Extract all repos metadata

Run the crawl command to extract all repositories metadata and save in a .json file.

python -m mirror.cli crawl \
  --crawldir $MIRROR_CRAWL_DIR \
  --interval $MIRROR_CRAWL_INTERVAL_SECONDS \
  --min-rate-limit $MIRROR_CRAWL_MIN_RATE_LIMIT \
  --batch-size $MIRROR_CRAWL_BATCH_SIZE

Extract repos metadata via search api

Say you need to extract only a small pool of repositories for analysis then you can set more precise criteria that you need via search command.

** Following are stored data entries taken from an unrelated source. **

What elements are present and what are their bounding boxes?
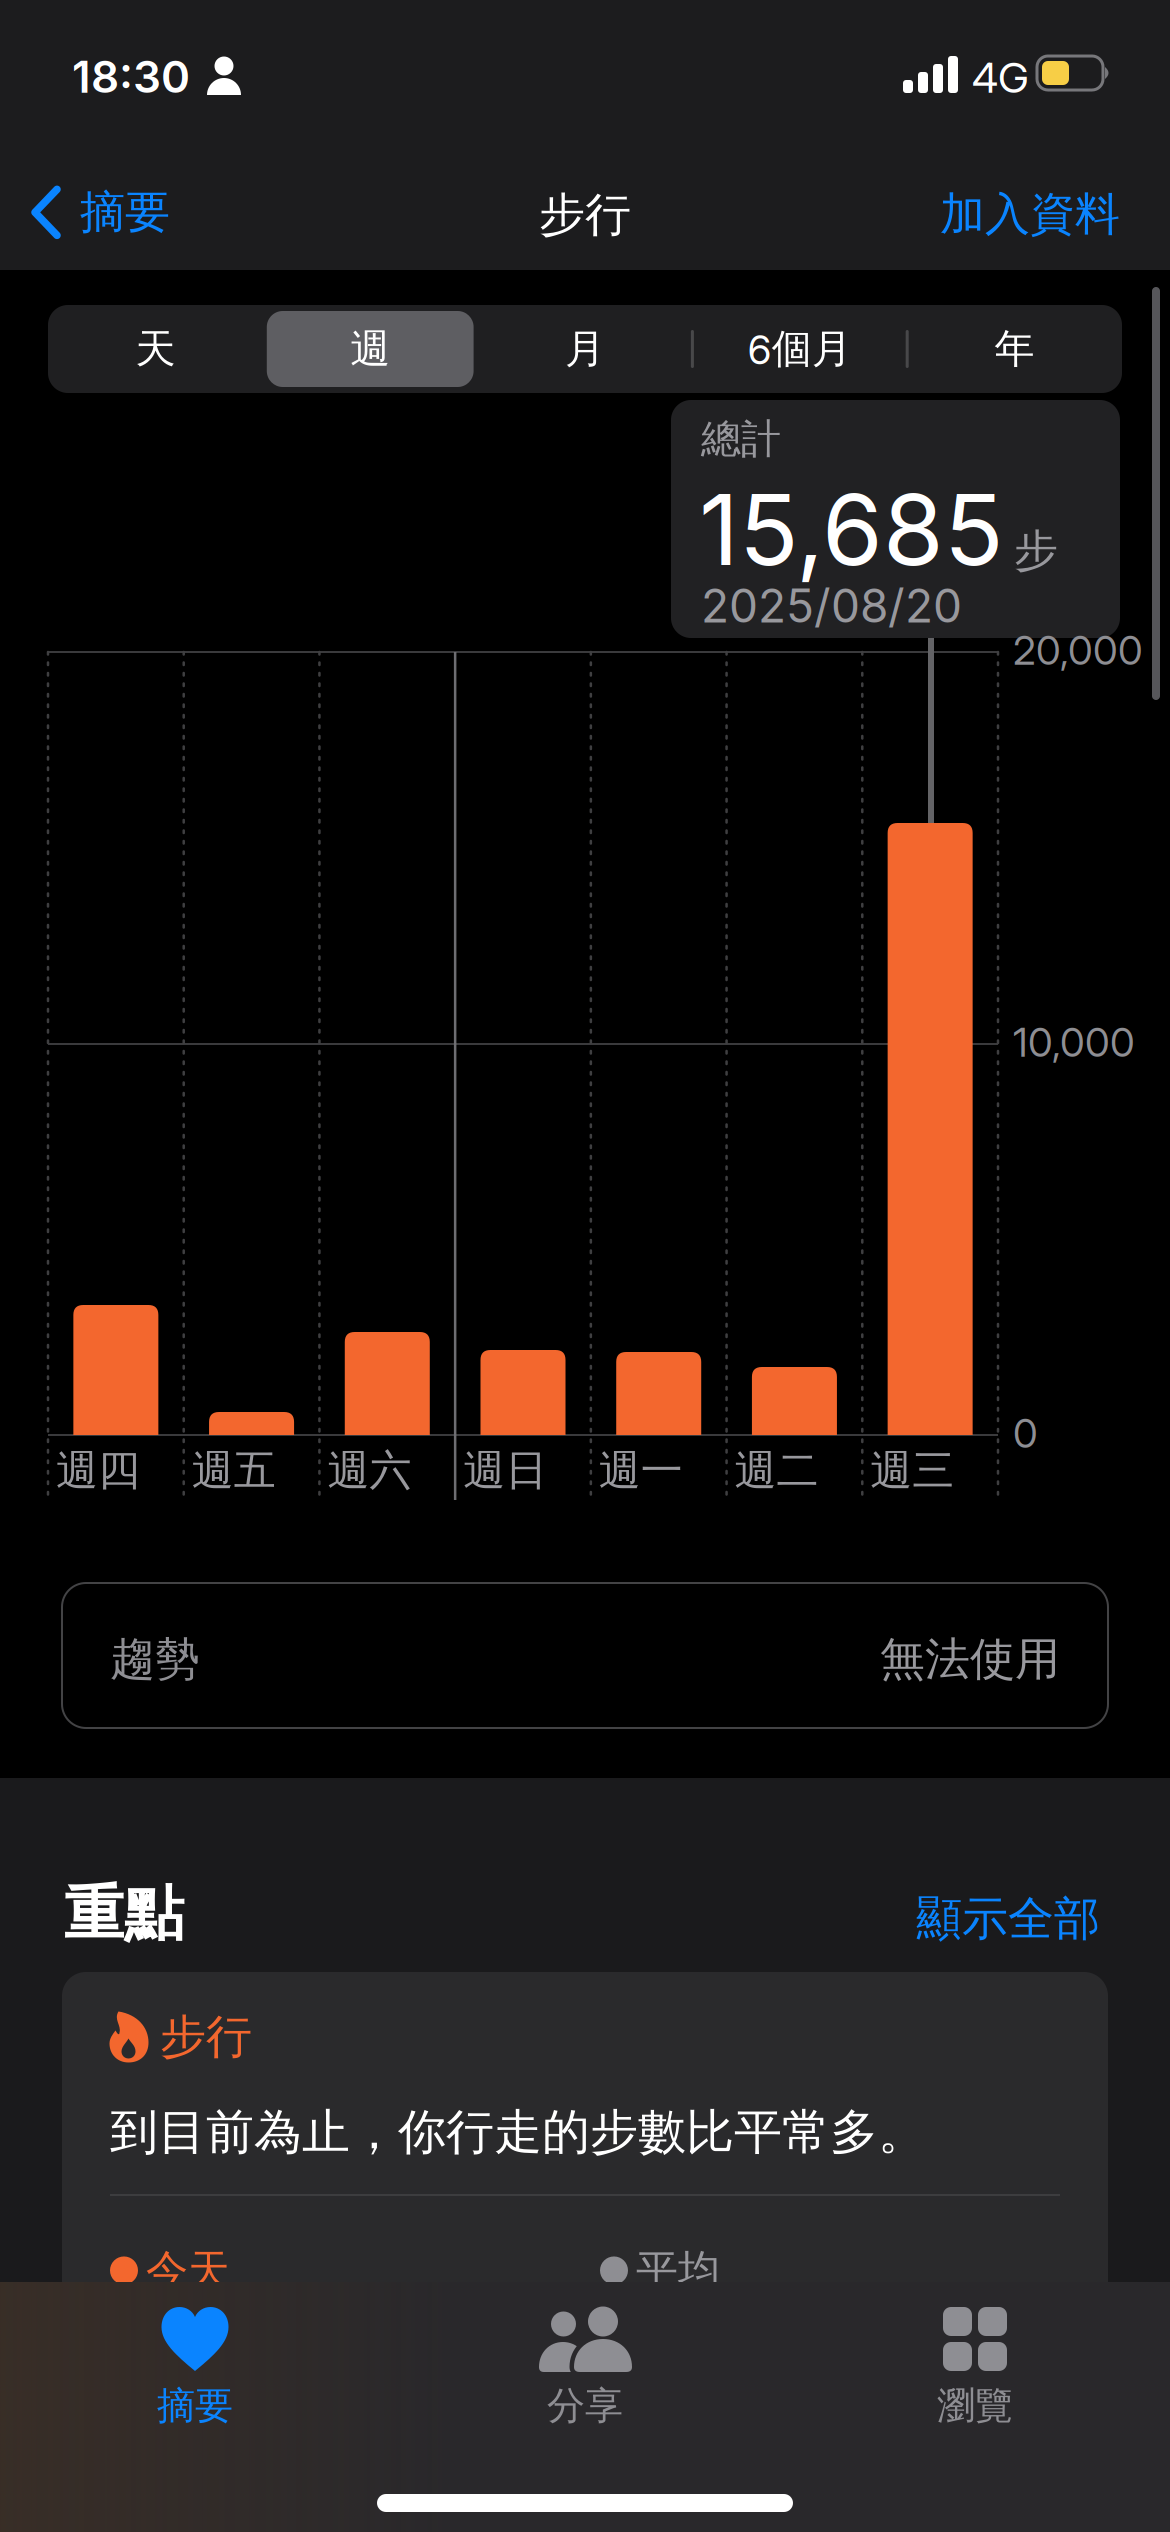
staticText: 平均 [636,2244,720,2297]
button[interactable]: 步行 [62,1972,1108,2312]
staticText: 週一 [599,1444,683,1497]
button[interactable]: 天 [48,305,263,393]
staticText: 15,685 [699,470,1004,589]
button[interactable]: 週 [263,305,478,393]
staticText: 到目前為止，你行走的步數比平常多。 [110,2102,926,2162]
staticText: 步行 [539,186,631,244]
button[interactable]: 返回摘要 [31,184,170,241]
staticText: 摘要 [80,184,170,241]
staticText: 分享 [547,2382,623,2430]
staticText: 月 [565,324,605,374]
staticText: 20,000 [1013,626,1143,674]
staticText: 週日 [463,1444,547,1497]
staticText: 天 [135,324,175,374]
staticText: 趨勢 [110,1631,200,1688]
staticText: 瀏覽 [937,2382,1013,2430]
staticText: 步 [1014,523,1058,578]
button[interactable]: 加入資料 [940,186,1120,243]
button[interactable]: 6個月 [692,305,907,393]
staticText: 0 [1013,1409,1038,1457]
staticText: 18:30 [72,50,190,103]
staticText: 無法使用 [880,1631,1060,1688]
staticText: 今天 [146,2244,230,2297]
staticText: 週三 [870,1444,954,1497]
button[interactable]: 瀏覽 [780,2282,1170,2462]
button[interactable]: 顯示全部 [916,1890,1100,1948]
staticText: 週四 [56,1444,140,1497]
staticText: 總計 [701,414,781,464]
staticText: 摘要 [157,2382,233,2430]
button[interactable]: 摘要 [0,2282,390,2462]
staticText: 週六 [327,1444,411,1497]
button[interactable]: 月 [478,305,692,393]
button[interactable]: 分享 [390,2282,780,2462]
staticText: 年 [995,324,1035,374]
staticText: 2025/08/20 [701,578,962,634]
staticText: 加入資料 [940,186,1120,243]
staticText: 10,000 [1013,1018,1135,1066]
staticText: 顯示全部 [916,1890,1100,1948]
staticText: 步行 [160,2008,252,2066]
staticText: 週二 [735,1444,819,1497]
staticText: 4G [972,52,1029,103]
staticText: 週 [350,324,390,374]
staticText: 6個月 [748,324,852,374]
button[interactable]: 年 [907,305,1122,393]
staticText: 週五 [192,1444,276,1497]
staticText: 重點 [64,1876,184,1952]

python -m mirror.cli search --crawldir "$MIRROR_CRAWL_DIR/search" -L "python" -s ">500" -l 5

Clone repos to local machine for analysis

The clone command uses the standard git clone to extract search results of repositories and clones to local machine.

Clone from search

python -m mirror.cli clone -d $LANGUAGES_DIR -r "$MIRROR_CRAWL_DIR/search"

Clone from crawl

python -m mirror.cli clone -d $LANGUAGES_DIR -r "$MIRROR_CRAWL_DIR"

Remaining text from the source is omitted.